■ PROVIDED INFORMATION
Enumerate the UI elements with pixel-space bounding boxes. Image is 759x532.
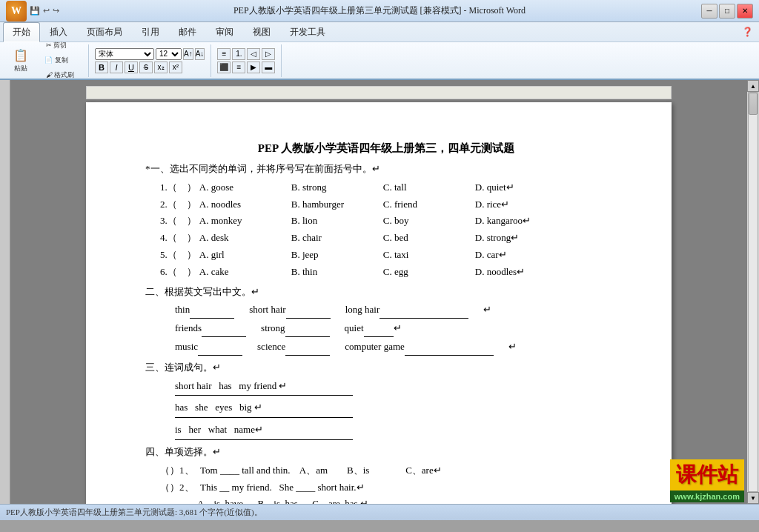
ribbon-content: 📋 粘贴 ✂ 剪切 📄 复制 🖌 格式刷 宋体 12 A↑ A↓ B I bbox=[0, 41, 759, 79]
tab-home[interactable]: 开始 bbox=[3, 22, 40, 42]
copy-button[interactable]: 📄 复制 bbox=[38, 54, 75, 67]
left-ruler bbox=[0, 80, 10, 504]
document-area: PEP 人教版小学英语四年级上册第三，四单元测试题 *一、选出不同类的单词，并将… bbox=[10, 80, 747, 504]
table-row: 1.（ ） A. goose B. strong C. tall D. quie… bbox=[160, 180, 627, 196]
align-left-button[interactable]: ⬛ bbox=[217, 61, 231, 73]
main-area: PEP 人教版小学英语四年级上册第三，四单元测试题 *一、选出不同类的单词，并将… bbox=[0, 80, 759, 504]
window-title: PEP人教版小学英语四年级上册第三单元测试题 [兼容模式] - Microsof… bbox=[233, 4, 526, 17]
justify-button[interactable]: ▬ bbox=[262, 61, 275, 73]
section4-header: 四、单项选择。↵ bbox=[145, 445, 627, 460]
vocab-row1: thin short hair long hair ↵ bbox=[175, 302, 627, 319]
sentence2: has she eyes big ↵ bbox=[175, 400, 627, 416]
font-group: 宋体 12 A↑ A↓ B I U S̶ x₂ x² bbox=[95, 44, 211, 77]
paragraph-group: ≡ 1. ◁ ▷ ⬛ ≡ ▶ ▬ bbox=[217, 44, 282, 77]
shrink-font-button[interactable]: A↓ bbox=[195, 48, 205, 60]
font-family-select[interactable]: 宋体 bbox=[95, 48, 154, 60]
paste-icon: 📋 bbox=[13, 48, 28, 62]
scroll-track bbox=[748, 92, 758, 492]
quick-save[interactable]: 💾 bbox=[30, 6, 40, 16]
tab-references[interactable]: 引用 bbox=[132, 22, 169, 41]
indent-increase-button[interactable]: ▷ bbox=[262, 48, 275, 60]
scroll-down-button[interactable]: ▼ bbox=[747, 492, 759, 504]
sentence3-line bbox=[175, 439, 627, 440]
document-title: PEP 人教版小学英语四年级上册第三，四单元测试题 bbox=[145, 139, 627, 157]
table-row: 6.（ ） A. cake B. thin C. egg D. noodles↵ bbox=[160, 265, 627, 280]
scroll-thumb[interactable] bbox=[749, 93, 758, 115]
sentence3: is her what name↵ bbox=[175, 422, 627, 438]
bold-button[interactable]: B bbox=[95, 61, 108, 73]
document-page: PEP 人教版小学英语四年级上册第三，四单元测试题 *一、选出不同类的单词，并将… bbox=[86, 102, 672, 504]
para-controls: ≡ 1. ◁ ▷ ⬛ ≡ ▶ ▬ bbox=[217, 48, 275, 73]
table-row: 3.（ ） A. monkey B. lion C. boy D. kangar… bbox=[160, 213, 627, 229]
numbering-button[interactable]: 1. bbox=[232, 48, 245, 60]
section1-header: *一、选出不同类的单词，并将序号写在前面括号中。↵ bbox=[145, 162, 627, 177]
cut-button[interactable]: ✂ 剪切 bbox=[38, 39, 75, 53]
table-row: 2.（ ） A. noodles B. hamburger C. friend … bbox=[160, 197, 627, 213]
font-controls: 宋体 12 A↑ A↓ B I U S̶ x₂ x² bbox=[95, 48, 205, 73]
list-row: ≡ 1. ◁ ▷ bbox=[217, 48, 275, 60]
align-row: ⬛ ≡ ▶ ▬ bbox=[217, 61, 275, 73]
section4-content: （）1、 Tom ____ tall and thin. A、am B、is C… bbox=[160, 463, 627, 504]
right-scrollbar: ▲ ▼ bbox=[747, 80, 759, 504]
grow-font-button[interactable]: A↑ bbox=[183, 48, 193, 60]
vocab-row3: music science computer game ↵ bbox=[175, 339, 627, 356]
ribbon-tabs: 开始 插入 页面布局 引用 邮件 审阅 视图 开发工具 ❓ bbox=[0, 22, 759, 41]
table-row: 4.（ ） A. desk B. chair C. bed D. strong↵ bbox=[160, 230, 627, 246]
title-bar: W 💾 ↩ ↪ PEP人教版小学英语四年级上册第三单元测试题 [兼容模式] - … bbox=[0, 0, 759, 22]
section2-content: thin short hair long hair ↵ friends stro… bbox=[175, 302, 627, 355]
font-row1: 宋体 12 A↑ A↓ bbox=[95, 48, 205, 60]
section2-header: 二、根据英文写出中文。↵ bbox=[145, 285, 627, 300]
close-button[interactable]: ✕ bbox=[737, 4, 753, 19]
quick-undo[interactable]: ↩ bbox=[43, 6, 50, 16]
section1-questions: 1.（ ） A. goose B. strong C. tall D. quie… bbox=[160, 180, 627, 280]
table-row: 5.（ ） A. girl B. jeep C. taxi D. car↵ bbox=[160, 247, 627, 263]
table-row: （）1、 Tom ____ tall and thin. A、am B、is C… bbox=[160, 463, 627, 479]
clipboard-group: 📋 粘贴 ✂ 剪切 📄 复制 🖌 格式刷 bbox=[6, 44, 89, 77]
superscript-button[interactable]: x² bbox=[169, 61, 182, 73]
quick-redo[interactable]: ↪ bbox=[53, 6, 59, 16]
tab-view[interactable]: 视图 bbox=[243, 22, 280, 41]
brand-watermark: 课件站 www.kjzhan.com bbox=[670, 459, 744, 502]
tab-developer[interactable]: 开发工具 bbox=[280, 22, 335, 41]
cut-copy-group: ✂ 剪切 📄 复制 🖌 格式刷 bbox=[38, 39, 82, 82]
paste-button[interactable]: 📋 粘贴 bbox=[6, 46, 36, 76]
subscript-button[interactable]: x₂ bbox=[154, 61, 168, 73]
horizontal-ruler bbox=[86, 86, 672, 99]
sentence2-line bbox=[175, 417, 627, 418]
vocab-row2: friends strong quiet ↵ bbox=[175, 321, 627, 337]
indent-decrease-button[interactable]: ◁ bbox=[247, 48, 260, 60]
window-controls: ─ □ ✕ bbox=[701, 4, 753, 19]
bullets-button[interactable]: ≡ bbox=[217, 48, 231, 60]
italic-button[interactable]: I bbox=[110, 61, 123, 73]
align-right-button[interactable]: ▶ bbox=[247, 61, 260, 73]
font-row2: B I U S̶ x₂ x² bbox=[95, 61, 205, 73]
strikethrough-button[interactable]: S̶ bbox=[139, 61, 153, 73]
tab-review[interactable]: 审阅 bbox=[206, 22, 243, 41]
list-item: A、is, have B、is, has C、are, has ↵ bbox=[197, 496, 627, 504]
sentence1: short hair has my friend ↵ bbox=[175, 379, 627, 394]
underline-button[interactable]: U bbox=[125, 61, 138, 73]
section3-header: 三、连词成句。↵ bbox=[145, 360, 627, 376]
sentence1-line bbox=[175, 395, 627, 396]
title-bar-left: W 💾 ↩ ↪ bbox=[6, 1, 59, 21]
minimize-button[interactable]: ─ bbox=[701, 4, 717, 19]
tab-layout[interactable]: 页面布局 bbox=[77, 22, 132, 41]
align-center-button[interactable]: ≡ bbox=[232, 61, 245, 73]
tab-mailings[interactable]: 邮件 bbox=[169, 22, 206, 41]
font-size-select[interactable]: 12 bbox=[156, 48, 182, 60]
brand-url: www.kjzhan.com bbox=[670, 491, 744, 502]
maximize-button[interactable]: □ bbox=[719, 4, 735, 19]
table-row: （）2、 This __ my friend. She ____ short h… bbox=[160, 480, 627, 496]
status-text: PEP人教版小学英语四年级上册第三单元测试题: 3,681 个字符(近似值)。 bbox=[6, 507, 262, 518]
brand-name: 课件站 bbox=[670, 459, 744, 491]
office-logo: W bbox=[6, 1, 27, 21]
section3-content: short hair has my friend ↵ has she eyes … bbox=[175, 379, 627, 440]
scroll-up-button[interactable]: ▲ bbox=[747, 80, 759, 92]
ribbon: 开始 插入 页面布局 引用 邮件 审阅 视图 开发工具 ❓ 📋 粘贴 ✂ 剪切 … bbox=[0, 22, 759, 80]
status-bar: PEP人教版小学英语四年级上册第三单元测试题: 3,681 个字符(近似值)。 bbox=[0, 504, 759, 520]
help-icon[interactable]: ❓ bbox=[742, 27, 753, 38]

■ WHAT NEEDS TO BE DONE
Sift through the entries and copy every line with "brand".

■ FINISHED EXERCISE
brand-watermark: 课件站 www.kjzhan.com bbox=[670, 459, 744, 502]
brand-url: www.kjzhan.com bbox=[670, 491, 744, 502]
brand-name: 课件站 bbox=[670, 459, 744, 491]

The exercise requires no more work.